Dans la majeure partie du bassin amazonien, la saison sèche dure déjà plusieurs semaines, en particulier dans les zones déboisées; ceux-ci renvoient moins d'humidité dans l'atmosphère que la forêt pluviale en général. Si la déforestation se poursuit, la forêt pluviale pourrait s’effondrer. De nombreux moyens de subsistance seront impossibles à maintenir. Moins de pluie tombera, les températures augmenteront et des dizaines de milliers d’espèces seront perdues, de même que le pouvoir de la forêt d’absorber jusqu’à 5% des émissions de carbone de la planète.
La déforestation pour augmenter les terres agricoles n'est plus nécessaire. L'Amazonie brésilienne dispose d'environ 17 millions d'hectares de terres dégradées et non productives qui pourraient être restaurées et utilisées pour une agriculture durable, y compris de nouveaux produits forestiers. Les terres déjà en production ont la capacité d'augmenter les rendements de plusieurs fois. Des technologies innovantes et une gestion intelligente pourraient créer une ‘bioéconomie’ basée sur l’extraction durable de matériaux destinés à des biens, allant des produits pharmaceutiques aux aliments (l’açaí en est l’exemple le plus célèbre), des cosmétiques et d’autres matériaux. Avec un suivi et une mise en application efficaces, ces «bio-industries» peuvent stimuler l’économie, respecter les droits sociaux et les peuples traditionnels et protéger les écosystèmes de l’Amazonie.
Tout cela sera impossible si la capacité scientifique du Brésil diminue. En 1998, moins de 4 000 étudiants au doctorat ont obtenu leur diplôme. L'année dernière, il y en avait plus de 22 000. Les fonds publics alloués à la science ont augmenté régulièrement depuis les années 1980, mais ont diminué sous la récession économique de 2015. Contrairement à des pays tels que la Corée du Sud, la Chine et l'Allemagne qui ont davantage investi dans la science pour renforcer leur résilience face aux turbulences économiques, la science brésilienne a été confrontée à de sévères réductions budgétaires année.
Maintenant, au lieu de regarder les jeunes compatriotes construire notre établissement scientifique, je les vois tous mais obligés de partir. Le gouvernement change également l'orientation de la recherche. Il vise à remplacer la forêt par de l'élevage, des monocultures, des activités minières et d'énormes centrales hydroélectriques.

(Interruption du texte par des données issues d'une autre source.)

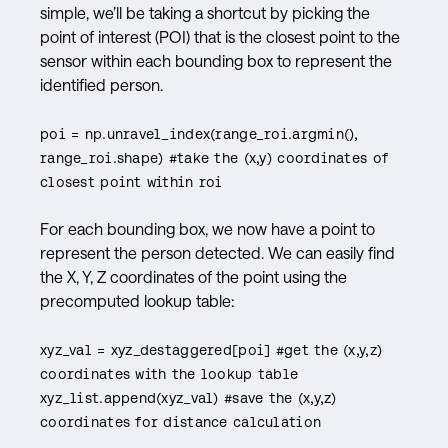
simple, we’ll be taking a shortcut by picking the
point of interest (POI) that is the closest point to the
sensor within each bounding box to represent the
identified person.
poi = np.unravel_index(range_roi.argmin(),
range_roi.shape) #take the (x,y) coordinates of
closest point within roi
For each bounding box, we now have a point to
represent the person detected. We can easily find
the X, Y, Z coordinates of the point using the
precomputed lookup table:
xyz_val = xyz_destaggered[poi] #get the (x,y,z)
coordinates with the lookup table
xyz_list.append(xyz_val) #save the (x,y,z)
coordinates for distance calculation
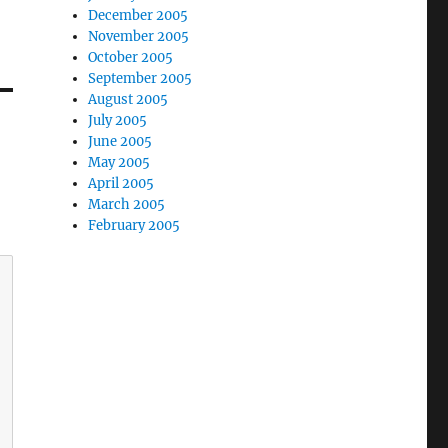
December 2005
November 2005
October 2005
September 2005
August 2005
July 2005
June 2005
May 2005
April 2005
March 2005
February 2005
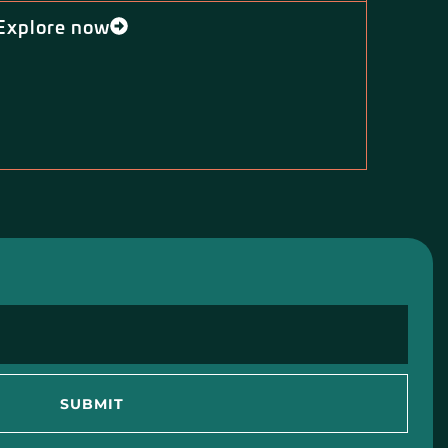
Explore now
SUBMIT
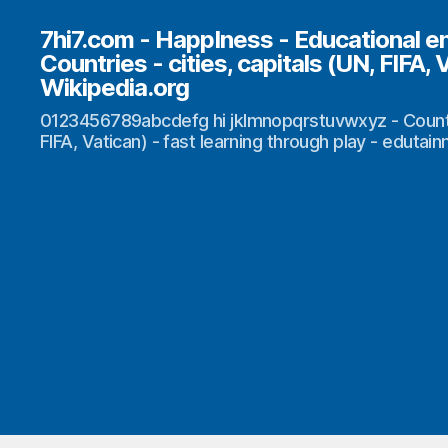
7hi7.com - HappIness - Educational e
Countries - cities, capitals (UN, FIFA, 
Wikipedia.org
0123456789abcdefg hi jklmnopqrstuvwxyz - Countrie
FIFA, Vatican) - fast learning through play - edutai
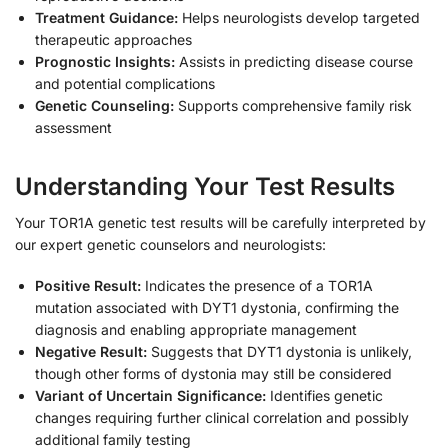
Treatment Guidance:
Helps neurologists develop targeted
therapeutic approaches
Prognostic Insights:
Assists in predicting disease course
and potential complications
Genetic Counseling:
Supports comprehensive family risk
assessment
Understanding Your Test Results
Your TOR1A genetic test results will be carefully interpreted by
our expert genetic counselors and neurologists:
Positive Result:
Indicates the presence of a TOR1A
mutation associated with DYT1 dystonia, confirming the
diagnosis and enabling appropriate management
Negative Result:
Suggests that DYT1 dystonia is unlikely,
though other forms of dystonia may still be considered
Variant of Uncertain Significance:
Identifies genetic
changes requiring further clinical correlation and possibly
additional family testing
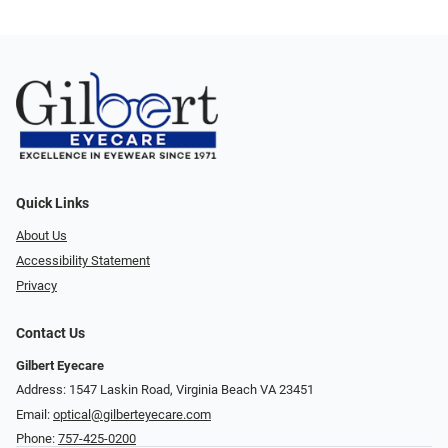
Quick Links
About Us
Accessibility Statement
Privacy
Contact Us
Gilbert Eyecare
Address: 1547 Laskin Road, Virginia Beach VA 23451
Email:
optical@gilberteyecare.com
Phone:
757-425-0200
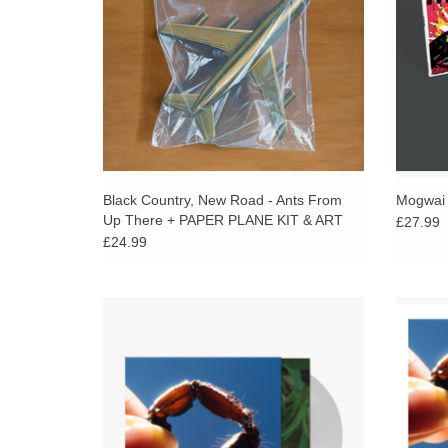
Black Country, New Road - Ants From
Mogwai -
Up There + PAPER PLANE KIT & ART
£27.99
PRINT
£24.99
Limited clear vinyl. Squid’s new album
INC
Cowards is about evil. Nine stories whose
Squid’
protagonists reckon with cults, charisma and
Nine st
apathy.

Pendant la majeure partie de ma carrière, j’ai travaillé à réconcilier des conceptions apparemment opposées de l’utilisation des terres: certaines personnes préconisent la mise en réserve de vastes étendues pour la conservation, d’autres défendant un «développement à forte intensité de ressources» fondé sur l’agriculture, l’élevage, l’énergie et les mines. J'estime que nous devons plutôt nous concentrer sur la construction d'un paradigme différent et durable dans lequel la forêt contribue au bien-être. Au-delà des progrès déjà réalisés en matière de ralentissement de la déforestation et de développement de l’agroalimentaire durable, je vois beaucoup d’avenir dans une initiative baptisée Amazonia 4.0, issue de la quatrième révolution industrielle des biotechnologies, des technologies numériques et de la science des matériaux. Pour réaliser cette promesse, nous aurons besoin de scientifiques et d'ingénieurs plus que jamais.
Je crains que la science du Brésil et la forêt amazonienne n’atteignent un point critique, à partir duquel le rétablissement est probablement impossible. Pour l'éviter, les scientifiques brésiliens et étrangers doivent protester énergiquement contre le mouvement anti-scientifique et expliquer clairement à la société à quel point la science et l'Amazonie sont importantes pour le bien-être de l'homme et la durabilité de la planète.